Michael Ritchie’s The Candidate, which was detailed in the Sept. ’72 issue of AC, gave a new twist to location shooting: Aiming for the feel of a TV-news piece, the filmmakers often captured the title character (played by Robert Redford) amid real crowds in public places and during live events, such as a high-school football team’s homecoming rally and the annual end-of-year festivities on Montgomery Street in San Francisco’s financial district. “This required us to ‘wing it,’ and by that I don’t mean we didn’t prepare carefully — we did,” said Kemper. “We knew there would be just one chance to get things on film; our first take had to be right because it usually couldn’t be repeated.” He ran two cameras throughout the shoot and used as many as four on some crowd scenes.

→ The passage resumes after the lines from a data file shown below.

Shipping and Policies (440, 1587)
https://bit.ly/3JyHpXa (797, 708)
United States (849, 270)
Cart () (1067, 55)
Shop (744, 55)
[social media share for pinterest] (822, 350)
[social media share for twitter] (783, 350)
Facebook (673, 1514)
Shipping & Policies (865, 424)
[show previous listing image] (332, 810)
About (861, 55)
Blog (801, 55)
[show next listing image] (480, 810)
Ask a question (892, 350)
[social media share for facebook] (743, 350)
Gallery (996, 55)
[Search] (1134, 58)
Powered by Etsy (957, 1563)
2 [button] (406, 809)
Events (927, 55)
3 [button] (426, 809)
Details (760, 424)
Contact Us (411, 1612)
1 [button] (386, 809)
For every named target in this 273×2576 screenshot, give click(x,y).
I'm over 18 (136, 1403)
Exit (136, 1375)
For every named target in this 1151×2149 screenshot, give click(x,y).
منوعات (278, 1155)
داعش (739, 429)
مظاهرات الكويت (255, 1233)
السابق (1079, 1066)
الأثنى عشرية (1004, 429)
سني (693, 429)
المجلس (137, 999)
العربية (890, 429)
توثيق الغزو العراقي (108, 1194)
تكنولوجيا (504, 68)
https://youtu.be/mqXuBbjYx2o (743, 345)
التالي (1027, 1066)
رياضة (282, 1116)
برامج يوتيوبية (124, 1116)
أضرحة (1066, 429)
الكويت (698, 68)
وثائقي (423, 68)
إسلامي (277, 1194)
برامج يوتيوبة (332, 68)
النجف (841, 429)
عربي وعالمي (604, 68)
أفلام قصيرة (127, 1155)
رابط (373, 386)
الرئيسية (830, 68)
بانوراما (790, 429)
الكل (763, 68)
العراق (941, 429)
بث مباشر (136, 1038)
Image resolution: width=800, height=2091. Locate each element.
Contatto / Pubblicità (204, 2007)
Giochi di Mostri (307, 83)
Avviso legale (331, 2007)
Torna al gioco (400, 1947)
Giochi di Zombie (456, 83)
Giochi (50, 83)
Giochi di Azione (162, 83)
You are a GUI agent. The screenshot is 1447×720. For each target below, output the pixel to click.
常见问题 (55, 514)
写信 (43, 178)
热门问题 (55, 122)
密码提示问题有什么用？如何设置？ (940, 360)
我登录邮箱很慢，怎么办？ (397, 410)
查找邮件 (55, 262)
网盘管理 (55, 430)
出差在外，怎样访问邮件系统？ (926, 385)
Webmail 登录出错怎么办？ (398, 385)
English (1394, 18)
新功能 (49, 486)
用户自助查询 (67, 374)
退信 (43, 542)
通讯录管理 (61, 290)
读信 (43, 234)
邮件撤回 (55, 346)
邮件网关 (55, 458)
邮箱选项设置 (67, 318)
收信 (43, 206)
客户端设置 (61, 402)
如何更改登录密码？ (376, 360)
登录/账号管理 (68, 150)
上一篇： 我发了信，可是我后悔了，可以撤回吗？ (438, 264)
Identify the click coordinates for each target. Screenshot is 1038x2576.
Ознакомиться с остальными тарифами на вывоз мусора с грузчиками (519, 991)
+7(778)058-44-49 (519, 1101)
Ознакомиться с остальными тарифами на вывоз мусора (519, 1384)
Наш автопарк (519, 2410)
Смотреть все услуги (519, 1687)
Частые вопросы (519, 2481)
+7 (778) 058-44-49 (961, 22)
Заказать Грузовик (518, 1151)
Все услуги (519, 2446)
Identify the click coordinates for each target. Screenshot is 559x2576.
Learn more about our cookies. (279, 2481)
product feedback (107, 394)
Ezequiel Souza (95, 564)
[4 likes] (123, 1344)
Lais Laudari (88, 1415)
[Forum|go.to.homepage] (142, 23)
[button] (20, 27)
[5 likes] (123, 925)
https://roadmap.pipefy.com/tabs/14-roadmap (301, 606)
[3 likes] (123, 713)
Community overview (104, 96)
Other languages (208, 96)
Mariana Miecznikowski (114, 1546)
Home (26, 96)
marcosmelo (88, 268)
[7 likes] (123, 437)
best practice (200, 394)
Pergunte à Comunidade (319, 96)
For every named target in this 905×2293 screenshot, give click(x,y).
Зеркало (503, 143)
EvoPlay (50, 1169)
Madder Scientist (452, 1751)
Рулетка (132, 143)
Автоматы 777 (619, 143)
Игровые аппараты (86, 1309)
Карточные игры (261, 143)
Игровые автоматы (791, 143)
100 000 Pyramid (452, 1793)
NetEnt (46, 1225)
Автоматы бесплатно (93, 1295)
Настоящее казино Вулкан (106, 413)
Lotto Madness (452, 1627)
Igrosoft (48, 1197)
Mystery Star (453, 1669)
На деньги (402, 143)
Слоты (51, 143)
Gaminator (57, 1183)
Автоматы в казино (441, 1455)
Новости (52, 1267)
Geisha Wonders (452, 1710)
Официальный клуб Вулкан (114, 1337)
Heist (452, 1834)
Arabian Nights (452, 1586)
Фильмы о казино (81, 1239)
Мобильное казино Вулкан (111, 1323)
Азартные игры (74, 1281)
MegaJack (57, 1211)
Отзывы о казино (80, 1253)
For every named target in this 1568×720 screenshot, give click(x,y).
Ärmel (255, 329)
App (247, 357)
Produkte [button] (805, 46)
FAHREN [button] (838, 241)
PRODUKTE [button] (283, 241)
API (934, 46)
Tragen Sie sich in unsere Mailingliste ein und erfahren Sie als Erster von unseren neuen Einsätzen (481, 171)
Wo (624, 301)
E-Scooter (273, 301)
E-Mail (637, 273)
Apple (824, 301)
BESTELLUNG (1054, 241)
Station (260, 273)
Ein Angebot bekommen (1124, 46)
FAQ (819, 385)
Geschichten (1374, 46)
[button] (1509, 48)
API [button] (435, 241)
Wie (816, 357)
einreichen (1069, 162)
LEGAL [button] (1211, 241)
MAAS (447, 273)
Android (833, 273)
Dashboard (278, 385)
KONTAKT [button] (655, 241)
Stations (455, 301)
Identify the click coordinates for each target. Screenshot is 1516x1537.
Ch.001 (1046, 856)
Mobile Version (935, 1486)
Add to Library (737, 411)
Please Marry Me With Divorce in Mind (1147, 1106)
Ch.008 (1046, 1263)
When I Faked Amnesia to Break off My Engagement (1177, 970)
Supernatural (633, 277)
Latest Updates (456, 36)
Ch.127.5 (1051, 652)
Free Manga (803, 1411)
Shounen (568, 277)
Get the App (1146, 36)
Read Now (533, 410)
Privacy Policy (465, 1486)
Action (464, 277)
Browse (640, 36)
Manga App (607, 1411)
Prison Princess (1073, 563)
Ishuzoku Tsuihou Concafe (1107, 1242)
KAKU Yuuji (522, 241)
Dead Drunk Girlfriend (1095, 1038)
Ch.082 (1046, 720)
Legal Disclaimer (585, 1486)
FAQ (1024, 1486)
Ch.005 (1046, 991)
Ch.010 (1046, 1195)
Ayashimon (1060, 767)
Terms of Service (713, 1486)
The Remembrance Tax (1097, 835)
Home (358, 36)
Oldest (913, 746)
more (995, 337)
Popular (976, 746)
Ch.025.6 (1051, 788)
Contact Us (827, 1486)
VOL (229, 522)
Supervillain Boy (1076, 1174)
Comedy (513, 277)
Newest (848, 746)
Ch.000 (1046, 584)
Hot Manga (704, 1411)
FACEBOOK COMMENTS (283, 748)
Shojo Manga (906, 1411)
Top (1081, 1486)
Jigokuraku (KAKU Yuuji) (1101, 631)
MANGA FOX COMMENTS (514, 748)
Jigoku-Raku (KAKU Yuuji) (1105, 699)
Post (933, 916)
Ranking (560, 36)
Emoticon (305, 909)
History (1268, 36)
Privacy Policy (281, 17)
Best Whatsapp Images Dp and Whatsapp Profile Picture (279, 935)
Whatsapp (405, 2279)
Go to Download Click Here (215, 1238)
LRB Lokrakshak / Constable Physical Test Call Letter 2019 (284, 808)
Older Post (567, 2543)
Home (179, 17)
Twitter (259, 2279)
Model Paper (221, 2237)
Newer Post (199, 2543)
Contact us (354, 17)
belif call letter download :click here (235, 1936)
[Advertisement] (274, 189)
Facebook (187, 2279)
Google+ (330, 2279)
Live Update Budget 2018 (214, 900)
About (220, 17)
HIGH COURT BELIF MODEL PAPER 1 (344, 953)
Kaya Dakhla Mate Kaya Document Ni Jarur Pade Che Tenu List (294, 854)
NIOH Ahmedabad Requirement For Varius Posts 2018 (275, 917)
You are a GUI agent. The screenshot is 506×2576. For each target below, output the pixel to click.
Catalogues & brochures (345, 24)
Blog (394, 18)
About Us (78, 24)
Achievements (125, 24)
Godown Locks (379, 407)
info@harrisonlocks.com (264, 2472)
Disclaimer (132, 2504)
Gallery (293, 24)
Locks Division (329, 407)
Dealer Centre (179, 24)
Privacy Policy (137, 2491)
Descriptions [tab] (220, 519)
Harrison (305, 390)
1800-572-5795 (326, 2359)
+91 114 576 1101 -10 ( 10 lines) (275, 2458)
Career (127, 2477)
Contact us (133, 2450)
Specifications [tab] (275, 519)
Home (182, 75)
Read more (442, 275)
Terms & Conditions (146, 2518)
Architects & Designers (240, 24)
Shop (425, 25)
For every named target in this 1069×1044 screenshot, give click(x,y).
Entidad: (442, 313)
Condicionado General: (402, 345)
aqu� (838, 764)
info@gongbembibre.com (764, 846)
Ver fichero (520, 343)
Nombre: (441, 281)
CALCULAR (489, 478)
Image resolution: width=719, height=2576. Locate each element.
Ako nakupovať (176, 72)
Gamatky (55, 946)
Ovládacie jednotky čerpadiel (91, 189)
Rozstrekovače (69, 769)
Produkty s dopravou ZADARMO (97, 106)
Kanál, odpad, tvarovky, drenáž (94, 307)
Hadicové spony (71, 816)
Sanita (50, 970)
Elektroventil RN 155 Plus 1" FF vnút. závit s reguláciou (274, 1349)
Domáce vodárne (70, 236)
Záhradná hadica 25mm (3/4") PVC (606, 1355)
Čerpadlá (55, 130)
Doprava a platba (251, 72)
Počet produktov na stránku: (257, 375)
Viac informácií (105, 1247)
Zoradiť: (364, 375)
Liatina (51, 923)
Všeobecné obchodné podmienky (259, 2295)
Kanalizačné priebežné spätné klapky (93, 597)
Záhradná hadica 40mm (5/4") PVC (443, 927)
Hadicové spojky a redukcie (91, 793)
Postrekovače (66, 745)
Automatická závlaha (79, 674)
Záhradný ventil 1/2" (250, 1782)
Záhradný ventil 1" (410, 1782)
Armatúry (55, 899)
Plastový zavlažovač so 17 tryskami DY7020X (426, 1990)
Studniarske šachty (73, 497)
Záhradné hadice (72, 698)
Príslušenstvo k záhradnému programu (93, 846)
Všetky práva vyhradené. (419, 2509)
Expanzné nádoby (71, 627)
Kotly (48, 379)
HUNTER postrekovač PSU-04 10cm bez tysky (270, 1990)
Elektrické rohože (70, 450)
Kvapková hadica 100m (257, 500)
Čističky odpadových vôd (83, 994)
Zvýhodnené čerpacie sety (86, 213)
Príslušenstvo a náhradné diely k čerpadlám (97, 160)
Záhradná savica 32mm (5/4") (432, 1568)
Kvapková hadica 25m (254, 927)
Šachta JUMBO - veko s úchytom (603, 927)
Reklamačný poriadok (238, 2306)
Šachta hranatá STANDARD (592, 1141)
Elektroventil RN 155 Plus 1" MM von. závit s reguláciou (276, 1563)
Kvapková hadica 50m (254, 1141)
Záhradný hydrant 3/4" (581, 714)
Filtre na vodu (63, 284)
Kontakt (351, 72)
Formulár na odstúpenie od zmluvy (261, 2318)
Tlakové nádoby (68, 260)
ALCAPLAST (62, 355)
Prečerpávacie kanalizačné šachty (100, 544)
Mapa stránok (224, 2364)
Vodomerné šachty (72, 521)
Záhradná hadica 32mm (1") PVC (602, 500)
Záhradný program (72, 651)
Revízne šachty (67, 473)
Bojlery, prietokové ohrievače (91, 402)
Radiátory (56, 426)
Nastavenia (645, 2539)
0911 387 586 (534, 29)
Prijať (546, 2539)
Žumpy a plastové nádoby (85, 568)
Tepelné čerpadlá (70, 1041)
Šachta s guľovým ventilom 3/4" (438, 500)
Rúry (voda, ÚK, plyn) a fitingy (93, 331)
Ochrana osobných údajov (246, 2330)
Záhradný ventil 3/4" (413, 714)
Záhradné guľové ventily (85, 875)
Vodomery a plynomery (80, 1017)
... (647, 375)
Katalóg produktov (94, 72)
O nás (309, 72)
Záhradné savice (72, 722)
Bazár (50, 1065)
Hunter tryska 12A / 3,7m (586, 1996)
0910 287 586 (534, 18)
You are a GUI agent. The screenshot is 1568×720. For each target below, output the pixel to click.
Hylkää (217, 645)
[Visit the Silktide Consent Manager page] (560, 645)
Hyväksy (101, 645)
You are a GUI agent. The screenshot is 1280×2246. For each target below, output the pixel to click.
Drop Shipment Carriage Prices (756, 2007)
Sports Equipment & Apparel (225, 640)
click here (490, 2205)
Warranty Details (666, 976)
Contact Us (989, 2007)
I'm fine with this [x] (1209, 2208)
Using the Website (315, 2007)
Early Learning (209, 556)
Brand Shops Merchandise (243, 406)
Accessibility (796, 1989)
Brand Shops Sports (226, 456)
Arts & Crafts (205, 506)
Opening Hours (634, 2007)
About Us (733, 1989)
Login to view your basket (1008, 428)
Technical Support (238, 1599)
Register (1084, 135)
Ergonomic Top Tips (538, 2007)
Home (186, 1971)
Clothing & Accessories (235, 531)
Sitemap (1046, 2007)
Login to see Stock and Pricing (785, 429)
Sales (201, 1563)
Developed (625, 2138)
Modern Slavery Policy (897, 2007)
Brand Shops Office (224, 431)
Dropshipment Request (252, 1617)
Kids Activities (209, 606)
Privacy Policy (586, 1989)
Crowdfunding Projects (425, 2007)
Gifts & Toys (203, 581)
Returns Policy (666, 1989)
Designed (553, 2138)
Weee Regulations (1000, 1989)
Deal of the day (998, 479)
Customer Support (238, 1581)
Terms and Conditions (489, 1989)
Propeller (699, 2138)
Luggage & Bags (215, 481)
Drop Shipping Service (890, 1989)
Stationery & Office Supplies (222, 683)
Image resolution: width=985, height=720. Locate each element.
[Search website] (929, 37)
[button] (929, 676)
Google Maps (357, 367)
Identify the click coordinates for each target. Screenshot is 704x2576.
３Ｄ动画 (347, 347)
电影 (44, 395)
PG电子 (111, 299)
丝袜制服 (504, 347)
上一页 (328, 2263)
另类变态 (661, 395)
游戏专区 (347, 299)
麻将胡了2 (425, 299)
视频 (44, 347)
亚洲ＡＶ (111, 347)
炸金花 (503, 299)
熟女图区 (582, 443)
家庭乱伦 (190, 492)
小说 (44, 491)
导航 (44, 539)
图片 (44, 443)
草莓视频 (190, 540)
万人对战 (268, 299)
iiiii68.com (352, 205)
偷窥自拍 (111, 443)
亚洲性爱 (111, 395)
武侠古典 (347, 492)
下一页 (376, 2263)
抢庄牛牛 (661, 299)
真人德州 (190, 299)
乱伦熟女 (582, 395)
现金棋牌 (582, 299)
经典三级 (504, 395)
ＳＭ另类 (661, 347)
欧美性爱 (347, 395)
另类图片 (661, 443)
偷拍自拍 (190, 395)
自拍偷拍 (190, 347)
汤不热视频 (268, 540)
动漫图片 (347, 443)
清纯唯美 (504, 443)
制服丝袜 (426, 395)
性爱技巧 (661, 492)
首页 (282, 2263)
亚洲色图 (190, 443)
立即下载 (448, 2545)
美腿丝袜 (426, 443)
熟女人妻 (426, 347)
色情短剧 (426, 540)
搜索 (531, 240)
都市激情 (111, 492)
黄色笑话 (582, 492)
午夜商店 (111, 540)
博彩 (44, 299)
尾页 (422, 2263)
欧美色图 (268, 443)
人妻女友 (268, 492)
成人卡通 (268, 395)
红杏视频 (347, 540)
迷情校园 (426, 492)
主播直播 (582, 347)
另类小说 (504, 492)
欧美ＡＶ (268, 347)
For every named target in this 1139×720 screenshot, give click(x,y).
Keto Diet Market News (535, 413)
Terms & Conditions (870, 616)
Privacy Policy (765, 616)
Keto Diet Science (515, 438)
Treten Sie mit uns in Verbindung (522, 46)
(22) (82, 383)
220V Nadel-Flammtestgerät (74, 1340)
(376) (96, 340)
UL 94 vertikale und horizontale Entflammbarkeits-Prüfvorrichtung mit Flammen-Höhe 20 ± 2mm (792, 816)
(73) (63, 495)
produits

Director Sidney Lumet set a similar goal of visual immediacy on Dog Day Afternoon, which was inspired by a true story about an attempted bank robbery. “Sidney told me to make the film look as if it was happening right then in Brooklyn,” said Kemper. In determining how to best achieve this, “I just kept going over the script, and I watched the rehearsals.”

Al Pacino in Dog Day Afternoon (1975), directed by Sidney Lumet.

Kemper’s feature credits also included They Might Be Giants, The Last Tycoon, Mikey and Nicky, Slap Shot, … And Justice for All, The Jerk, The Four Seasons, National Lampoon’s Vacation, Pee-wee’s Big Adventure and Clue.

Paul Rubens in Pee-wee’s Big Adventure (1985), directed by Tim Burton.

Steve Martin in The Jerk (1979), directed by Carl Rainer.

Kemper received Emmy and ASC award nominations for the telefilm Kojak: The Price of Justice, and his TV credits also included The Atlanta Child Murders, Too Rich: The Secret Life of Doris Duke and On Golden Pond.

Kemper was elected to multiple terms on the ASC Board of Governors, and he served as president of the organization from 1993-’97 and 1999-2002. During this time, he was instrumental in modernizing the Society by introducing computers and organizational software, creating a business structure for employees, overseeing an essential remodel on the Clubhouse, and launching the Society’s first website, in addition to many other initiatives.

Kemper and crew setting a shot while filming the sports comedy Eddie (1996).

He was honored with the ASC Lifetime Achievement Award in 1997 (complete profile here) and later served as the Kodak Cinematographer in Residence at the University of California-Los Angeles in 2008.

He is survived by his wife of 72 years, Claire, three children — Jan Walsh, Steven Kemper and Florie Bunzel — and three grandchildren, Daniel Walsh, Maggie Bunzel and Jordan Bunzel.

Kemper is joined by wife Claire (on his left), family and friends at the ASC Clubhouse to celebrate his 90th birthday in 2017.